La deuxième salle dévoile au public un autre aspect de son univers : l’intérêt pour les Arts du monde. Avec l’expansion des empires coloniaux, de nombreux artefacts provenant d’Afrique, d’Asie et d’Océanie arrivent en Europe. Les artistes de l’époque vont alors remettre en question le mode de représentation occidental. Mais ce “primitivisme” tel qu’il est nommé est rapidement critiqué pour son ambivalence : les artistes et collectionneurs exploitent pour leur propre compte les vestiges d’une culture menacée d’extinction.
Des esquisses de Paul Klee, arborant des motifs africains, sont exposées le long des murs de la salle.
Une troisième salle met en avant l’attrait du peintre pour l’art préhistorique. En effet, au début du XXème siècle, de nombreux objets préhistoriques gravés et sculptés sont retrouvés. Des sites préhistoriques comme celui de Carnac en Bretagne sont ouverts au public. L’artiste, qui l’a visité, va s’essayer au style des peintures rupestres, comme son œuvre « Paysage aux animaux préhistoriques », ou encore « Bastard »: représentation d’un animal dans le style pariétal, tous deux exposés au LaM.
La dernière salle de l’exposition traite d’une facette assez étonnante du travail de Klee : son intérêt pour les dessins d’enfants. Il s’agit d’un thème qui a souvent été traité par les avant-gardistes notamment, et dont le but était de retourner à l’origine de l’art, à un art qui s’exécute automatiquement au fil du crayon. L’exposition propose plusieurs croquis issus de l’enfance de l’artiste, mais aussi de son jeune fils, avec qui il tient le rôle d’observateur bienveillant. On y retrouve également les petites marionnettes, que Paul Klee confectionnait pour son fils.

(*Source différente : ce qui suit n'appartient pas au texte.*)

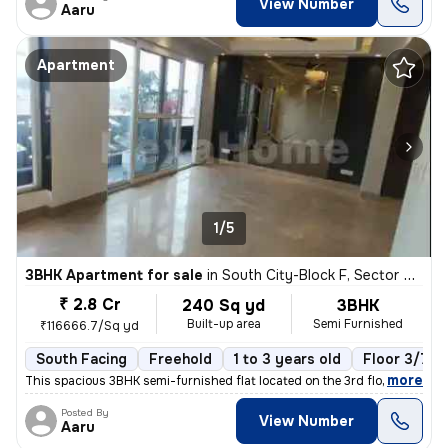
View Number
Aaru
Apartment
1/5
3BHK Apartment for sale
in
South City-Block F, Sector 50, Gurugram
₹ 2.8 Cr
240 Sq yd
3BHK
Built-up area
Semi Furnished
₹116666.7/Sq yd
South Facing
Freehold
1 to 3 years old
Floor 3/7
,
more
This spacious 3BHK semi-furnished flat located on the 3rd floor of a 7
Posted By
View Number
Aaru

Une exposition de grande envergure qui fait des heureux
L’exposition a été réalisée avec l’aide du Zentrum Paul Klee de Bern, qui a mis à disposition plus de 120 œuvres de l’artiste. Et l’on peut d’ores et déjà affirmer qu’il s’agit là d’un carton plein pour le musée. Dès l’ouverture, le public s’y presse. Groupe d’étudiants en art, familles avec enfants, couples…personne n’est mis de côté. Les raisons ? Une grosse campagne de communication, une exposition accessible à tous, et des ateliers proposés aux enfants pour s’essayer à l’art avant-gardiste.
À la sortie, Laurent confie avoir été agréablement surpris par l’exposition : “Il y avait beaucoup d’œuvres de Klee que je n’avais jamais vu. Surtout ses travaux sur le relief comme les marionnettes, les sculptures. […] J’y reviendrai pour revoir l’exposition, je l’ai vu trop vite… ”
Une exposition à voir, jusqu’au 27 février au LaM de Villeneuve d’Ascq.